In general, vaccinations are recommended for young kittens at 8–9 weeks of age, with a second vaccine given 3–4 weeks later. A third vaccine is often given between 14–16 weeks of age. A booster vaccination is then given 6 – 12 months later, with further booster shots every 1 – 3 years depending on the cats’ needs.
To decide when or if your cat needs booster shots, discuss your cat’s lifestyle with your veterinarian.
How much does the Distemper vaccine for cats cost?
The cost depends on your location and your choice of veterinarian: you should phone around your local area to discover the range of prices in the market place. In general, the fee represents a combination of a veterinary clinical examination of your pet (to make sure that they are healthy enough to vaccinate) as well as the cost of the virus vaccine itself.
Distemper Vaccine Side Effects
Side effects to Feline Distemper (Panleukopenia) vaccination are rare and usually very minor. They include transient episodes of dullness, with mild fever.
Occasionally, there may be minor swelling and discomfort at the injection site. As with any injected product, allergic anaphylactic vaccine reactions can occur, with more serious signs. This reaction, however, is extremely rare. As a veterinarian qualified for over thirty years, I have never witnessed this after a cat vaccination against Panleukopenia.
Frequently Asked Questions
Do indoor cats need a distemper shot?
All kittens and cats should receive initial primary courses of vaccination against Feline Distemper (Panleukopenia) because the viral particles are excreted from ill animals, and they can live in the environment for a protracted period of months or years. This means that there is a risk of a human bringing the virus back to the house with them, which is why a basic level of protection is important for all cats, even if living indoors.
Can cats get distemper after being vaccinated?

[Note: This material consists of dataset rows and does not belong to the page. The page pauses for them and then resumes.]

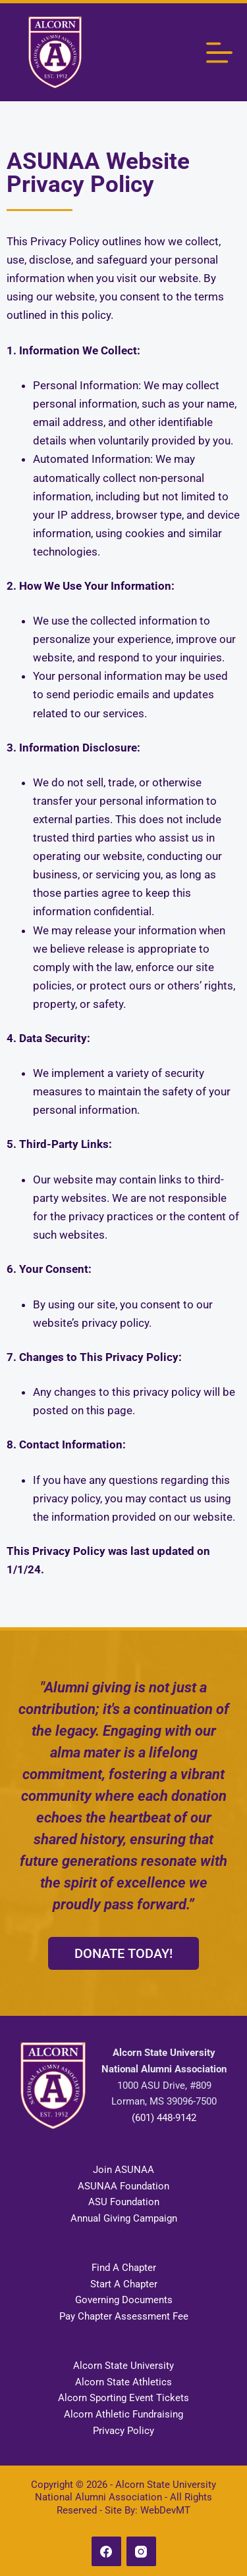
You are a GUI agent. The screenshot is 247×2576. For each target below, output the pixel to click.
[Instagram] (141, 2551)
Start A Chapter (123, 2284)
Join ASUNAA (123, 2170)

Vaccination against feline distemper (panleukopenia) provides solid long lasting immunity against the disease, so barring exceptionally unusual vaccine failure, your cat will be fully protected against the disease.
What vaccinations do indoor cats need?
Cat owners should discuss their own cats' vaccine needs with their own DVM veterinarian, so that any specific risk of exposure to viruses can be identified and discussed. In general, the primary series of vaccinations against FVRCP (which includes Feline Distemper) should be given to all kittens and cats. Indoor adult cats may be given booster vaccinations every three years to maintain minimal immunity. Cats that go outside, mingling with other cats, or cats that go to boarding kennels or catteries, or to cat shows, may be given an annual booster vaccination, but again, this is a topic for discussion with your own vet.
Rabies vaccine may need to be given, depending on legislation in your part of the world, and depending on travel plans that you may have for yourself and your cat. Rabies is considered to be a core vaccine in the United States.
Feline leukemia virus (FeLV) vaccination should be discussed with your vet, but this illness cannot generally be passed on indirectly in the same way as other viruses, so may not be needed: this is regarded as a non-core vaccine.
Other non-core vaccines that you may wish to discuss with your vet include Bordetella, Chlamydia, FIV and Feline Infectious Peritonitis (FIP).
What is the feline distemper vaccine called?
The term Feline Panleukopenia, or Feline Parvovirus, is more likely to be used than “Feline Distemper”. The vaccination is usually given as a combination vaccine, in the form of the FVRCP vaccination, and so it may be included in general terminology like “shots”, “vaccine boosters” etc. For more detail on precisely what vaccination your cat is being given, you should always discuss the details with your own veterinarian.